Comissão especial discute se o descanso do motorista ‘fica para mais tarde’ – ou mesmo se ele tem direito ao descanso, igual a todos os outros trabalhadores

De um lado, o chamado agronegócio – deputados que representam os produtores agrícolas e, principalmente, dos compradores e exportadores desses produtos, junto com o Movimento União Brasil Caminhoneiro (MUBC). De outro, os motoristas empregados no transporte de cargas, representados pela Confederação Nacional dos Trabalhadores em Transportes Terrestres (CNTTT) e outro grupo de deputados, simpatizantes da causa dos motoristas.

Deputada Jô Moraes: o agronegócio não se preocupa com a saúde do motorista

No fechamento desta edição, as duas forças se movimentavam no Congresso Nacional, numa comissão especial formada para discutir a Lei do Descanso (12.619/12).
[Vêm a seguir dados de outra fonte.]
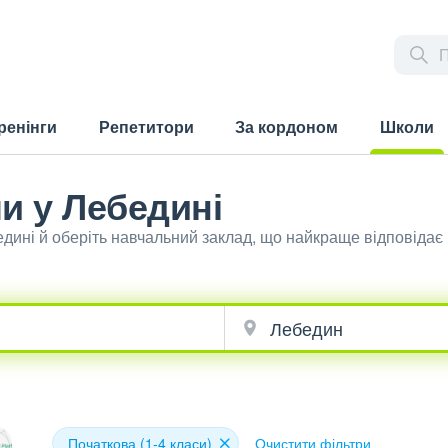
ренінги
Репетитори
За кордоном
Школи
(current)
и у Лебедині
едині й оберіть навчальний заклад, що найкраще відповіда
Початкова (1-4 класи)
Очистити фільтри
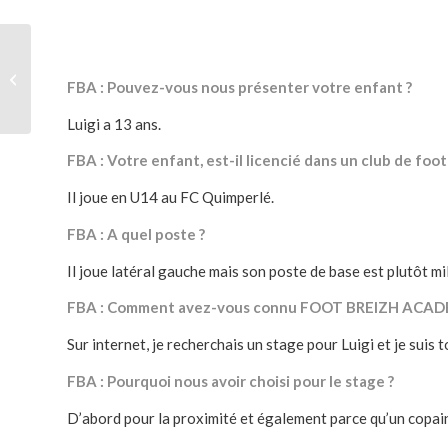
Entrainement
personnalisé football
FBA : Pouvez-vous nous présenter votre enfant ?
par les coachs de F.B.A.
Luigi a 13 ans.
FBA : Votre enfant, est-il licencié dans un club de foot
Il joue en U14 au FC Quimperlé.
FBA : A quel poste ?
Il joue latéral gauche mais son poste de base est plutôt mi
FBA : Comment avez-vous connu FOOT BREIZH ACAD
Sur internet, je recherchais un stage pour Luigi et je suis 
FBA : Pourquoi nous avoir choisi pour le stage ?
D’abord pour la proximité et également parce qu’un copain 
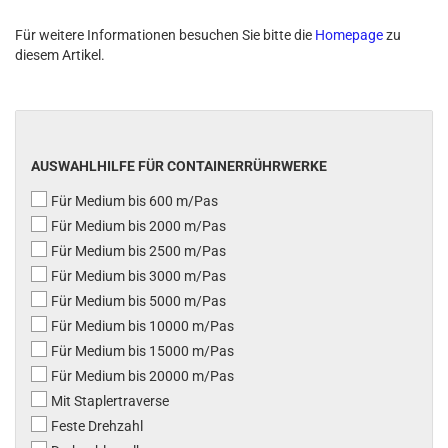
Für weitere Informationen besuchen Sie bitte die
Homepage
zu
diesem Artikel.
AUSWAHLHILFE FÜR CONTAINERRÜHRWERKE
Für Medium bis 600 m/Pas
Für Medium bis 2000 m/Pas
Für Medium bis 2500 m/Pas
Für Medium bis 3000 m/Pas
Für Medium bis 5000 m/Pas
Für Medium bis 10000 m/Pas
Für Medium bis 15000 m/Pas
Für Medium bis 20000 m/Pas
Mit Staplertraverse
Feste Drehzahl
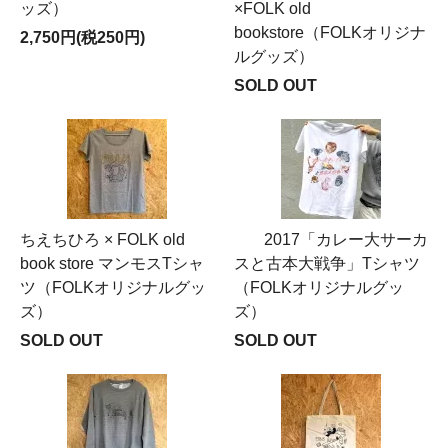
ッズ）
×FOLK old
bookstore（FOLKオリジナ
2,750円(税250円)
ルグッズ）
SOLD OUT
ちえちひろ × FOLK old
2017「カレー大サーカ
book store マンモスTシャ
スと古本大戦争」Tシャツ
ツ（FOLKオリジナルグッ
（FOLKオリジナルグッ
ズ）
ズ）
SOLD OUT
SOLD OUT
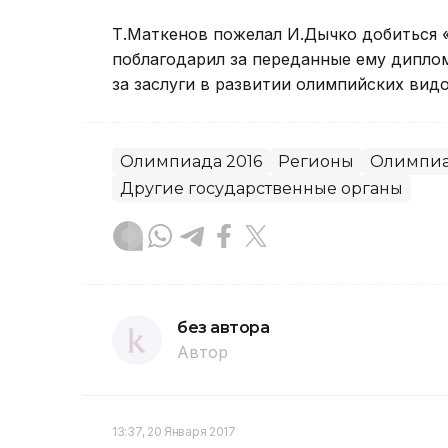
Т.Маткенов пожелал И.Дычко добиться 
поблагодарил за переданные ему дипло
за заслуги в развитии олимпийских видо
Олимпиада 2016
Регионы
Олимпи
Другие государственные органы
без автора
Автор
13:37, 20 Января 2017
Os primeiros querem mudá-la, seja para que o motorista descanse menos, seja para que sua aplicação seja adiada por uns anos. Seu líder é o deputado federal Nelson Marquezelli (PTB/SP). Já o segundo grupo quer a aplicação imediata da lei, do jeito que está escrita. É liderado pela deputada Jô Moraes (PCdoB/MG).

Em entrevista à TV Câmara, Marquezelli defendeu a redução do descanso diário dos caminhoneiros de 11 para até seis horas. E que o descanso semanal remunerado do caminhoneiro empregado fique em “no máximo” 10 horas, em vez das 36 horas previstas na lei.

Deputado Nelson Marquezelli: caminhoneiro “dirige porque gosta”

Para Marquezelli, a profissão de caminhoneiro é “diferente” das demais. “Quem é caminhoneiro dirige porque gosta. O visor é uma televisão para ele. Vai passando nas cidades, nas estradas. Ao mesmo tempo está ouvindo rádio, conversa com um carona. O caminhoneiro é diferente de muitos empregos”, disse ele.
Já a deputada Jô Moraes acusa o grupo de Marquezelli de não se preocupar com a saúde do motorista nem com a segurança nas estradas. “Só querem garantir o transporte da produção”, afirmou.

Postos podem se adaptar rápido para as paradas

No Brasil, existe um posto de combustível a cada 22 km de estrada. Na região Sul, a média cai para 17 km e, na Centro-Oeste, aumenta para 35 km.

Com esta rede, dá para cumprir a Lei do Descanso, diz o presidente da Federação Nacional de Comércio de Combustíveis e Lubrificantes (Fecombustíveis), Paulo Miranda Soares, que deu depoimento na comissão especial da Lei do Descanso.

Soares admite que nem todos os postos têm estrutura para receber os motoristas para descansar, mas isso poderia ser resolvido em um ano. “Com uma linha de crédito para os postos fazerem as adequações necessárias, seria mais rápido”, acredita.

Ele acha que oferecer este espaço é uma oportunidade de negócio para os postos. Por R$ 25 por dia, o caminhoneiro teria um local apropriado para passar a noite.